Die Mariengrotte in Lourdes, Frankreich.
Copyright: José Luiz Bernardes Ribeiro (via WikimediaCommons) / CC BY-SA 3.0

Vatikan-Stadt (Vatikan) – Für den 17. Mai 2024 hat der Vatikan die Veröffentlichung neuer Richtlinien für die Beurteilung von Marienerscheinungen und anderer übernatürlicher Phänomene angekündigt.

Wie das vatikanische Presseamt berichtet, werden die „neuen Normen des Dikasteriums für die Glaubenslehre“ am 17. Mai um 12:00 Uhr zunächst auf einer Pressekonferenz bekannt gegeben.

Die Pressekonferenz wird live auf dem Vatikan-Nachrichten-Youtube-Kanal gestreamt.

Schon zuvor hatte der vatikanische Präfekt des Dikasteriums für die Glaubenslehre, Kardinal Manuel Fernández, bestätigt, dass man ein „neuer Text mit klaren Richtlinien und Normen für die Unterscheidung von Erscheinungen und anderen Phänomenen“ erarbeitet werde.

Hintergrund
Die katholische Kirche untersucht seit etwa Mitte des 19. Jahrhunderts Berichte von religiösen Erscheinungen, vornehmlich der Jungfrau Maria, die meist auch mit Botschaften an die Menschheit einhergehen. Neben diesen „Marienerscheinungen“ gibt es auch andere Arten religiösen Erscheinungen und „Wunder“ – etwa angeblich Tränen oder auch Blut weinender Statuen oder auch sog. Blutwunder, wenn sich jahrhundertealte Blutreliquien an bestimmten Feiertagen zu verflüssigen scheinen. Meist sorgen derartige Berichte und Ereignisse für Wallfahrten und es entstehen nicht selten Wallfahrtsorte, die jedoch nur selten auch offiziell von der katholischen Kirche anerkannt werden.

In der Regel werden die Behauptungen zu religiösen Wundern von einer vatikanischen Kommission untersucht, die am Ende ihrer Untersuchungen eine Empfehlung ausspricht, die dann vom zuständigen Ortsbischof oder dem Vatikan selbst geprüft und entschieden werden.

Kommt es zu einer solchen Anerkennung, etwa einer Marienerscheinung und deren Botschaften, so ist meist von „Privatoffenbarungen“ die Rede, angesichts derer es den Gläubigen freigestellt wird, daran zu glauben. Die bekanntesten Marienwunder und -erscheinungen ereigneten sich 1858 im französischen Lourdes, 1917 im portugiesischen Fatima oder 1981 in Medjugorie in Bosnien-Herzegowina. Auch in Deutschland sind Marienerscheinungen bekannt, so etwa 1876/1877 im saarländischen Marpingen oder im bayerischen Heroldsbach Ende der 1940-er Jahre.

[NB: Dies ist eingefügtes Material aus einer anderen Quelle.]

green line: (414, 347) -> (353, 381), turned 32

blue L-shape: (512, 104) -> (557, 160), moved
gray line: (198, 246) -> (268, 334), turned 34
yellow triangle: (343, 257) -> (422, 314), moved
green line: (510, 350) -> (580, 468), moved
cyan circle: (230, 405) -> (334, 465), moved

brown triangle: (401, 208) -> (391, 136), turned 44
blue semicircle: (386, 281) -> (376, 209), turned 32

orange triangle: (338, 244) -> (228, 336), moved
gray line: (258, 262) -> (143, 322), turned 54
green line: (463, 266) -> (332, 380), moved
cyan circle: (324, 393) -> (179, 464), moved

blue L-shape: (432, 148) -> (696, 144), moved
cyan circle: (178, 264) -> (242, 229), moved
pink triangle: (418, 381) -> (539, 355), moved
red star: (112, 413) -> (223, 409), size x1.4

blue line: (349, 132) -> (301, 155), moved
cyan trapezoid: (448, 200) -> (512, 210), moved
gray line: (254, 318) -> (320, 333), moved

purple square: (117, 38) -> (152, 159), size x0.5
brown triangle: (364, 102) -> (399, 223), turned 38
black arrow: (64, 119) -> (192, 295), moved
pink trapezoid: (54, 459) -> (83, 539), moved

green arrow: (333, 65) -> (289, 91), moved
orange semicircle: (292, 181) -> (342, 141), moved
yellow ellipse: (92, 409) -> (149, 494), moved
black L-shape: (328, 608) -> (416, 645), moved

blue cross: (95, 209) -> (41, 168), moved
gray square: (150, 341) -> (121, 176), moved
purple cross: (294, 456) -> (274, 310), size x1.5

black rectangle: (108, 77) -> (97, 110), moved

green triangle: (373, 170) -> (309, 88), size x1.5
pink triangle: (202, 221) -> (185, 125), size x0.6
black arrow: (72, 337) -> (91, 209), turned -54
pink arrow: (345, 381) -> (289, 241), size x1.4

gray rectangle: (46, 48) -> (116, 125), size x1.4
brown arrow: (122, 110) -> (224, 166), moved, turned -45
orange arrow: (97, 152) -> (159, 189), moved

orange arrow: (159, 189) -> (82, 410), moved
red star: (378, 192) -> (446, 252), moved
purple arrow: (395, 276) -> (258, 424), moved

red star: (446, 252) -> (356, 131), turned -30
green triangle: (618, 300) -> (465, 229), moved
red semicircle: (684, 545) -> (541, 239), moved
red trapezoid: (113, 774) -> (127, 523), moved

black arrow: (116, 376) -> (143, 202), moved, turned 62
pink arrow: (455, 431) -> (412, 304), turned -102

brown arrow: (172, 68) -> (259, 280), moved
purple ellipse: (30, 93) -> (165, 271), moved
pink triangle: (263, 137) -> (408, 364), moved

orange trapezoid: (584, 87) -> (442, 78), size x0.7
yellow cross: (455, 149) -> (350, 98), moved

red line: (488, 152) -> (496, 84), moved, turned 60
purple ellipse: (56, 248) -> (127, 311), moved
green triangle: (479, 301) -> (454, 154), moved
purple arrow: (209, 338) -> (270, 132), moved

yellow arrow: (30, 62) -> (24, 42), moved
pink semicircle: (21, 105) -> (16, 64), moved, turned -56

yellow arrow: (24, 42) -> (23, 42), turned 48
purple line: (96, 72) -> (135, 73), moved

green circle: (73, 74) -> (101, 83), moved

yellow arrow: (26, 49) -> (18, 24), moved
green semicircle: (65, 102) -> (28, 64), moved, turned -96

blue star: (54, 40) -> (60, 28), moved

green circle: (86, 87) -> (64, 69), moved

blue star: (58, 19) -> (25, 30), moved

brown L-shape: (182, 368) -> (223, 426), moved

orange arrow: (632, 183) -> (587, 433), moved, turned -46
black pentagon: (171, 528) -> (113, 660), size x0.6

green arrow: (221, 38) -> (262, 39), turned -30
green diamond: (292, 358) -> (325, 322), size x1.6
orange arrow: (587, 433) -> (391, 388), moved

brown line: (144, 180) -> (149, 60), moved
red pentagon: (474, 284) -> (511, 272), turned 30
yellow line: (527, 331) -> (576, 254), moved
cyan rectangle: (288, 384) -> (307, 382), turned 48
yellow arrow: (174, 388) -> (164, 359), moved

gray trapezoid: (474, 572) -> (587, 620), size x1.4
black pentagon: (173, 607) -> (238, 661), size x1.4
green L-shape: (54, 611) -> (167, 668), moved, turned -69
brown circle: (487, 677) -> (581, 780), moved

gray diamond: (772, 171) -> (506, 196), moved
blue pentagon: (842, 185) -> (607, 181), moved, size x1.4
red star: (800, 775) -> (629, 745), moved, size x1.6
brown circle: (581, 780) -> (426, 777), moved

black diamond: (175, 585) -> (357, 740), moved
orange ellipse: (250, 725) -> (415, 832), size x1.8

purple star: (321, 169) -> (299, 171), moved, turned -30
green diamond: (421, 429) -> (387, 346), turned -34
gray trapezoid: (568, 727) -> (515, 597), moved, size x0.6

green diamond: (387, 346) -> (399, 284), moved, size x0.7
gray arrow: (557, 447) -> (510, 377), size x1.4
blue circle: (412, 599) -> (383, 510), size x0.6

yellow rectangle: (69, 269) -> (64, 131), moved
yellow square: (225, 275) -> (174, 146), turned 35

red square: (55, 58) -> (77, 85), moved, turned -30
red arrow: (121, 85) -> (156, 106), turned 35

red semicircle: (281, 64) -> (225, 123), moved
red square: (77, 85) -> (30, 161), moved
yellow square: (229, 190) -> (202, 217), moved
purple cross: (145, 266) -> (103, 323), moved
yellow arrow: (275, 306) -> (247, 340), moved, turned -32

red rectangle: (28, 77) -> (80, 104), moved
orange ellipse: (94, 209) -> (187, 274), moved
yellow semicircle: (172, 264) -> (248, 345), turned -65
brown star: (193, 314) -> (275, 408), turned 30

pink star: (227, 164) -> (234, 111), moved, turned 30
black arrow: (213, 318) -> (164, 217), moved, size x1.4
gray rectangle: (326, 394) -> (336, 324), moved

Die Neufassung der päpstlichen Anordnungen zum Umgang mit Marienerscheinungen folgt offenbar der Einrichtung des „Internationalen Observatorium für Erscheinungen und mystische Phänomene“ an der päpstlichen Akademie „Pontificia Academia Mariana Internationalis“ (PAMI) im vergangenen Jahr, die „die Untersuchung, Authentifizierung und korrekte Verbreitung solcher Ereignisse (…) in Übereinstimmung mit dem kirchlichen Lehramt, den zuständigen Behörden und den geltenden Normen des Heiligen Stuhls zu diesem Thema“ fördern soll (…GreWi berichtete).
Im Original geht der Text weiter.